Я вытер жирные пальцы о салфетку и, порывшись затем в карманах брюк, достал несколько купюр.
— Купи Сережке велосипед!
Ольга испуганно замахала руками:
— Что ты! Зачем? У нас есть деньги!
Я почти насильно вложил их ей в руку.
— Хочу сделать ребенку подарок, — и щелкнув по носу малыша, обратился к нему: — Верно, Серега?
Он бросил в тарелку вилку и прильнул ко мне. Я поцеловал его.
— Ну вот, ты и моего сына очаровал! — вздохнула Ольга, ласково улыбаясь. — Давай чаще видеться, я так скучаю… Хорошо?

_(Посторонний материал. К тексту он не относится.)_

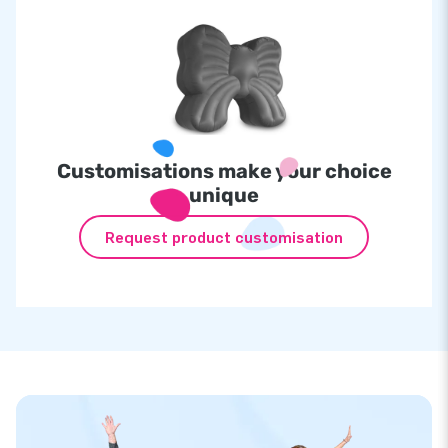
Customisations make your choice
unique
Request product customisation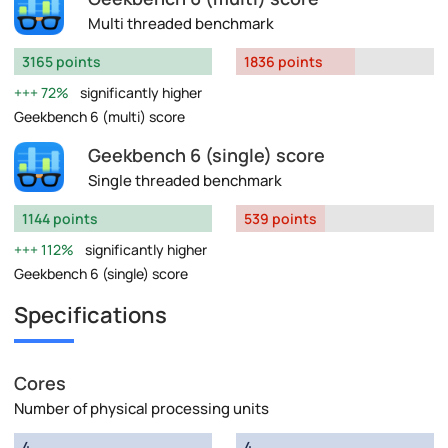
Multi threaded benchmark
3165 points
1836 points
72%
significantly higher
Geekbench 6 (multi) score
Geekbench 6 (single) score
Single threaded benchmark
1144 points
539 points
112%
significantly higher
Geekbench 6 (single) score
Specifications
Cores
Number of physical processing units
4
4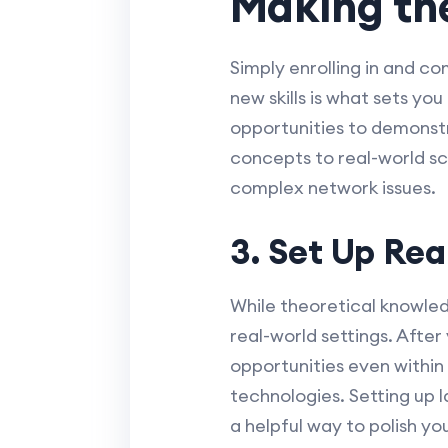
Making the
Simply enrolling in and c
new skills is what sets yo
opportunities to demonst
concepts to real-world sc
complex network issues.
3. Set Up Rea
While theoretical knowledg
real-world settings. After
opportunities even withi
technologies. Setting up 
a helpful way to polish your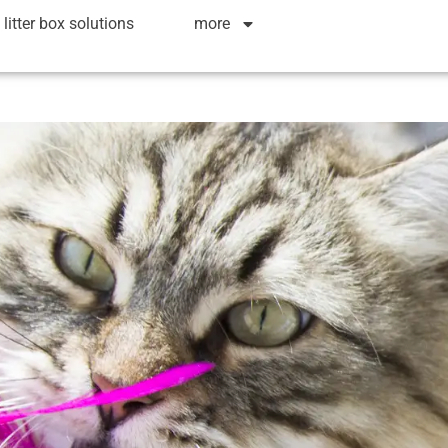
litter box solutions
more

— Хорошо! — пообещал я и, подцепив вилкой еще один кусок свинины, отправил в рот.
Женщина наклонилась и через голову ребенка чмокнула меня в щеку. Я благодарно погладил ей спину.
Потом — прощание у порога. Вздохи. Влажные глаза Ольги. Поцелуи и объятия украдкой, чтобы поменьше видел Сережка…
Выйдя на улицу, я остановился перед домом и поднял голову. В кухонном окне квартиры на втором этаже в бледном свете настенной лампы виднелись смутные очертания ладненькой фигурки женщины. Я послал ей воздушный поцелуй: пока, Оленька, пока, милая!
Ступая по мокрому асфальту тротуара, я все оглядывался на дорогой силуэт. Всегда, вот уже пятый месяц, уходя от этой ласковой, податливой и такой страстной женщины, я оставляю у ее ног частичку своей души. Я люблю тебя, девочка, люблю за твое наивное, не защищенное опытом жизни сердце. А ты-то меня за что?
…Вечером — обычные домашние хлопоты, разговоры, короткий ужин, телевизор. В одиннадцать я улегся в постель.
Но сон не шел. Над окном, как желтый ломоть перезревшей дыни, висел месяц, источая приторный аромат усталости и покоя. По углам спальни таились зыбкие тени. Рядом, тихо посапывая, спала жена.